17. BADAI YANG MENERJANG

1.9K 395 40
                                    

Puluhan bebek yang berjalan berkelompok di pinggir jalan, menarik perhatian Gembul yang sedang merokok dan bersandar di pintu mobil. Seorang pria tua yang berjalan di belakang bebek-bebek itu pun mengangguk kecil memberi sapa.

Gembul membalasnya, lalu kembali menikmati pemandangan sawah pagi hari yang terbentang di sisi kanan dan kirinya. Ia berada di Pasuruan, sebuah kota yang berada tak jauh dari Batu. Di jalan kecil beraspal yang ia pijaki saat ini, Gembul menunggu utusan organisasi lain yang akan menyerahkan angsuran hutang. Tugas ini cukup mudah karena ia tak harus berhadapan dengan orang-orang yang mengharuskannya beradu senjata. Sejak dulu ia pun juga selalu melakukan tugas ini sendirian walau memiliki Tombak sebagai partner bertugasnya.

Rokok Gembul sudah mencapai ujung. Ia menghisapnya untuk yang terakhir kali sebelum mematikan bara dengan cara menginjaknya.

"Makasih, Ndre. Gue yang lebih butuh rokok lo," ucapnya kemudian.

Sudut bibir Gembul terangkat. Ia seolah bisa membayangkan betapa uring-uringannya Andrea saat menyadari bungkus rokok di laci dapurnya telah hilang entah ke mana.

Ah, Andrea. Memikirkan perempuan itu membuat Gembul kembali merasa tak berdaya.

"Kalau bisa gue cekek, gue cekek lo, Ndre." Gembul menghela napas dan menghadap sawah yang membentang hijau. "Kurang ajar bener lo giniin gue."

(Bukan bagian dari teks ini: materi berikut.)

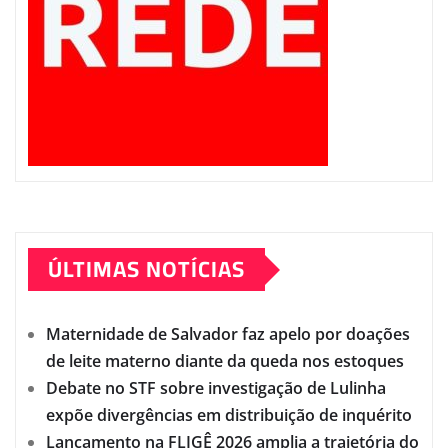
ÚLTIMAS NOTÍCIAS
Maternidade de Salvador faz apelo por doações
de leite materno diante da queda nos estoques
Debate no STF sobre investigação de Lulinha
expõe divergências em distribuição de inquérito
Lançamento na FLIGÊ 2026 amplia a trajetória do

Entah apa yang akan terjadi ke depan. Namun satu hal yang pasti, Gembul pasti akan menyempatkan diri untuk bermabuk ria menghibur suasana hatinya yang sedih. Terserah dengan siapa saja nanti.

Deru mesin mobil terdengar dari kejauhan. Gembul tak pernah melihat mobil itu selama ia menjalankan tugas yang sama dengan organisasi yang sama pula. Kecurigaan Gembul mulai hadir, terlebih ketika terdapat mobil lain yang menyusul di belakangnya. Dengan cepat ia meraih pistol yang berada di bawah dashboard mobil, dan menyembunyikannya di belakang celana.

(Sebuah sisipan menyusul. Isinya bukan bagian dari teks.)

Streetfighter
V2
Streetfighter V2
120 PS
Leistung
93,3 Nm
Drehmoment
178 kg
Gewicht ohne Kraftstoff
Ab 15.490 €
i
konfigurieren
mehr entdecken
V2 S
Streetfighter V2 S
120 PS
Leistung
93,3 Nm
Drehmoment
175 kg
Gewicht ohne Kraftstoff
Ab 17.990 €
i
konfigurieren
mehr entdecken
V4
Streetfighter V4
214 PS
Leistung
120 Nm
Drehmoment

Empat pria turun bersamaan dari jeep hitam yang berhenti di depan. Tak ada satupun yang Gembul kenali dari orang-orang plontos berbadan kekar itu. Sebisa mungkin ia tetap tenang berdiri di samping pintu mobilnya.

"Ikut kami," ucap salah satu di antara empat pria itu.

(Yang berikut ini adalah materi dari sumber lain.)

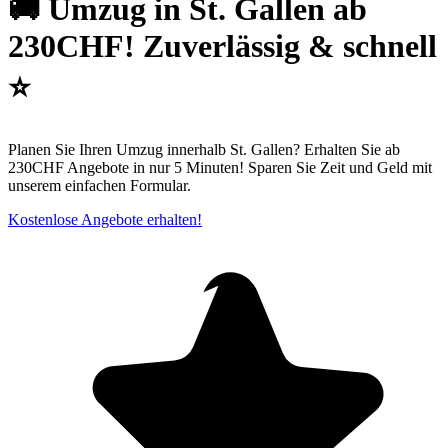
🚚 Umzug in St. Gallen ab
230CHF! Zuverlässig & schnell
⭐
Planen Sie Ihren Umzug innerhalb St. Gallen? Erhalten Sie ab
230CHF Angebote in nur 5 Minuten! Sparen Sie Zeit und Geld mit
unserem einfachen Formular.
Kostenlose Angebote erhalten!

"Kalian siapa? F4 cabang kampung Durian Runtuh?" Gembul mendapati satu orang turun dari mobil belakang.

"Lo nurut aja." Pria plontos yang berdiri paling belakang membuka bagian depan jaket kulitnya untuk memperlihatkan pistol yang ia bawa. "Jangan buat kami memaksa."

Tawa remeh Gembul meluncur begitu saja. "Gue juga punya. Kalau kalian mau adu tembak dan jadi tontonan warga sekitar sih nggak apa-apa."

Pria yang paling dekat dengan Gembul bergerak cepat untuk melayangkan tinju. Gembul menghindar, dan berhasil membalas pria itu dengan bogeman mentah di wajah. Ia baru saja akan menarik pistolnya, sebelum dua orang yang lain menendang wajah dan perutnya secara bersama.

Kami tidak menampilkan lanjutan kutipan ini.